-- WORK REQUIRED --
Since the records include pictures, leave those out while you reproduce exactly and only the lines from the one containing "Current Bid" through the one containing "Squirrel with a", inclusive.
*** ENTRIES SUPPLIED Section Begins ***
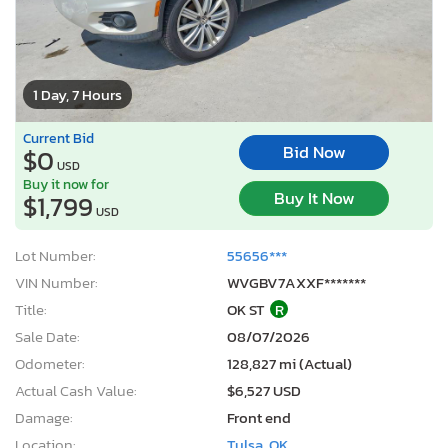
1 Day, 7 Hours
Current Bid
Bid Now
$0
USD
Buy it now for
Buy It Now
$1,799
USD
Lot Number:
55656***
VIN Number:
WVGBV7AXXF*******
Title:
OK ST
R
Sale Date:
08/07/2026
Odometer:
128,827 mi (Actual)
Actual Cash Value:
$6,527 USD
Damage:
Front end
Location:
Tulsa, OK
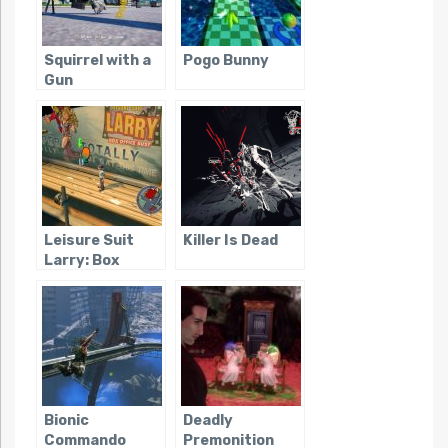
Squirrel with a
Pogo Bunny
Gun
Leisure Suit
Killer Is Dead
Larry: Box
Office Bust
Bionic
Deadly
Commando
Premonition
*** ENTRIES SUPPLIED Section Ends ***
-- RESULT --
Current Bid
Bid Now
$0
USD
Buy it now for
Buy It Now
$1,799
USD
Lot Number:
55656***
VIN Number:
WVGBV7AXXF*******
Title:
OK ST
R
Sale Date:
08/07/2026
Odometer:
128,827 mi (Actual)
Actual Cash Value:
$6,527 USD
Damage:
Front end
Location:
Tulsa, OK
Squirrel with a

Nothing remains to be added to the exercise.